What happens when the variables aren't aligned?
I had a piece of code that would compile in release 18 of Devkitarm but would not compile in the later release. I can't remember the code anymore(hard drive got fried) but I remeber that the variables weren't aligned.
_________________
help me
#126437 - chishm - Mon Apr 23, 2007 6:28 am
The compiler normally makes them alligned. If you force them to be unaligned, then you'll end up with corrupt data. The effects depend on whether you are reading or writing unaligned memory.
_________________
http://chishm.drunkencoders.com
http://dldi.drunkencoders.com
#126447 - keldon - Mon Apr 23, 2007 8:36 am
Depends on why it was not compiling, could be anything.
#126449 - brave_orakio - Mon Apr 23, 2007 8:42 am
I read that release19 and up didn't align the variables automatically.
I didn't force unalign the variables though. Would this stop the code from compiling?
_________________
help me
#129632 - brave_orakio - Thu May 24, 2007 1:50 pm
Another question is, when do I align data? Would it be proper to align say an array of char(image data) or do we just align structs? Or can I do something like this:
struct
{
u32
u16
u16(padding)
}
_________________
help me
#129633 - tepples - Thu May 24, 2007 2:08 pm
You can align a char array. But for at least 4-bit image data, I'd recommend making it a u32 array anyway, as a 32-bit data type is convenient for representing an 8x1 pixel slice of a tile. Besides, your converter should output big blocks of read-only data as assembly language (*.s) files, not C (*.c, or incorrectly *.h) files, which take much longer and much more PC RAM to compile.
_________________
-- Where is he?
-- Who?
-- You know, the human.
-- I think he moved to Tilwick.
#129811 - brave_orakio - Sun May 27, 2007 4:08 pm
would it also have an effect on runtime performance if I use a .c instead of a .s file using a DMA copy to vram? And when do you recommend using align?
_________________
help me
#129818 - tepples - Sun May 27, 2007 4:47 pm
brave_orakio wrote: |
would it also have an effect on runtime performance if I use a .c instead of a .s file using a DMA copy to vram? |
No, but the compile time performance is worth it, especially once you're rebuilding 14 MB of data that you got back from your artists, level designers, and musicians.
Quote: |
And when do you recommend using align? |
Whenever the data needs to be aligned. If you're doing a 16-bit or 32-bit copy from or to an 8-bit buffer, or you're doing a 32-bit copy from or to a 16-bit buffer, you need attribute aligned. In what cases do you want to know whether or not the copy meets these criteria?
_________________
-- Where is he?
-- Who?
-- You know, the human.
-- I think he moved to Tilwick.
#129845 - brave_orakio - Mon May 28, 2007 5:02 am
I get it! Copying from 1 memory area to another with different bus widths require aligning? So copying from IWRAM to OAM or ROM to VRAM will require alignment?
_________________
help me
#129860 - Cearn - Mon May 28, 2007 12:10 pm
No. What matters is which datatypes you read or write in, not the memory areas. Data types have 'natural' alignments, indicated by their size: halfwords read/writes require 2-byte alignment, Words require 4-byte alignment.

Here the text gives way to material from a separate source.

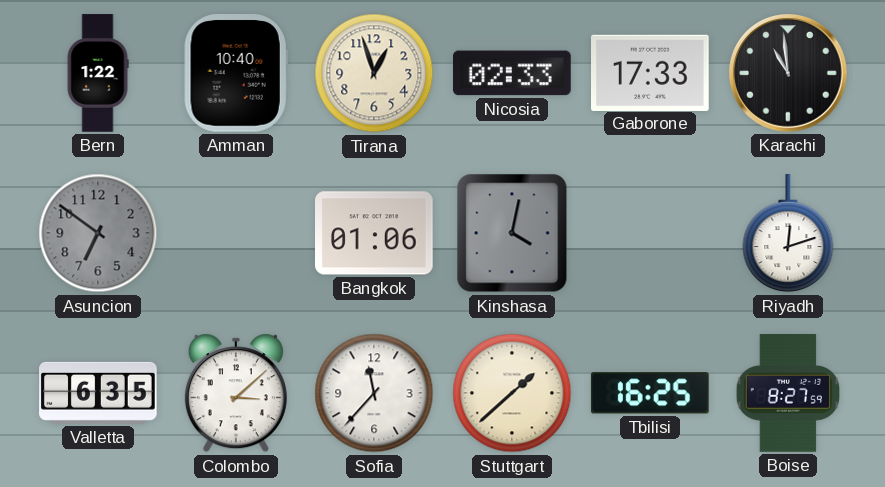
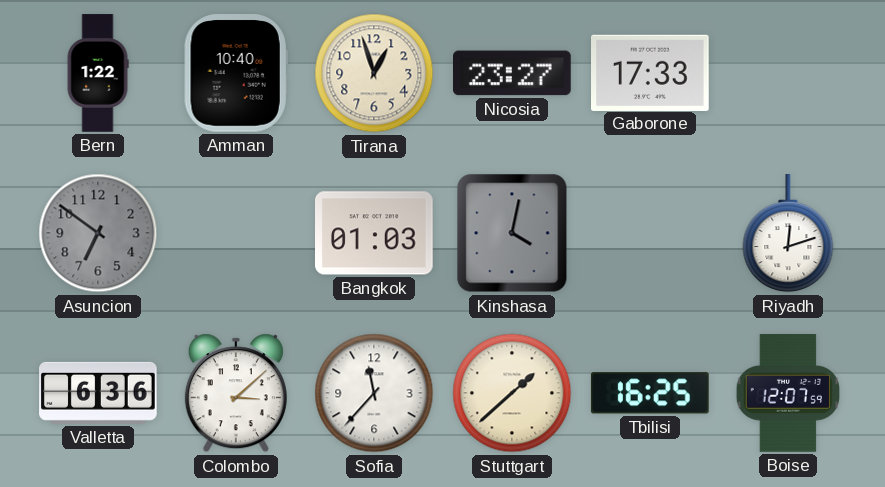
Nicosia: 02:33 -> 23:27
Karachi: 10:59 -> none
Bangkok: 01:06 -> 01:03
Valletta: 6:35 -> 6:36
Boise: 8:27 -> 12:07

The compiler knows the natural alignments and accounts for this when assigning addresses to your data. Alignment problems only occur if you cast pointers from a small type to larger type: byte-pointers to word-pointers, for example. Byte arrays aren't automatically aligned to word addresses, so interpreting them as word-arrays may be problematic. If you never cast to a larger type, there can be no problems.
#129867 - tepples - Mon May 28, 2007 2:57 pm
Cearn wrote: |
If you never cast to a larger type, there can be no problems. |
Except that if the data is not aligned, memcpy() assumes that the destination is byte writable. Not only does this decrease copy speed, but it also screws up the data copied to VRAM.
_________________
-- Where is he?
-- Who?
-- You know, the human.
-- I think he moved to Tilwick.
#129873 - Cearn - Mon May 28, 2007 3:24 pm
tepples wrote: |
Cearn wrote: | If you never cast to a larger type, there can be no problems. |
Except that if the data is not aligned, memcpy() assumes that the destination is byte writable. Not only does this decrease copy speed, but it also screws up the data copied to VRAM. |
memcpy() effectively casts to words if possible. It's implicit, but it's still casting.
#129932 - brave_orakio - Tue May 29, 2007 5:53 am
I see. So casting is dangerous if you don't align data. How would this affect structures though? Or an array of structures. For example buffered OAM data. Oh, and since assembly was mentioned is there a way to creat a structure in assembly? Like a array of buffered OAM data?
_________________
help me
#129942 - Cearn - Tue May 29, 2007 10:54 am
brave_orakio wrote: |
I see. So casting is dangerous if you don't align data. How would this affect structures though? Or an array of structures. For example buffered OAM data. |
Pre-r19, aggregates (i.e., structs, classes, unions and in this case files too) were always word-aligned. In r19 and after, it seems that they are aligned to their largest member. An OAM struct is usually defined as 4 halfwords, so that'd mean 2-byte alignment. An unfortunate consequence for struct copies is that if they're not word-aligned, memcpy() is used even if the struct is very small. This is not only slow, but memcpy() works with byte copies if the size is less than 16, which won't work for OAM. It might be best to add alignment attributes there as well, but again it depends on how you intend to use the things
brave_orakio wrote: |
Oh, and since assembly was mentioned is there a way to creat a structure in assembly? Like a array of buffered OAM data? |
No structures, IIRC. But you can still create data in a struct-like fashion and interpret the data as structs. The declaration in the header file determines how the data is used.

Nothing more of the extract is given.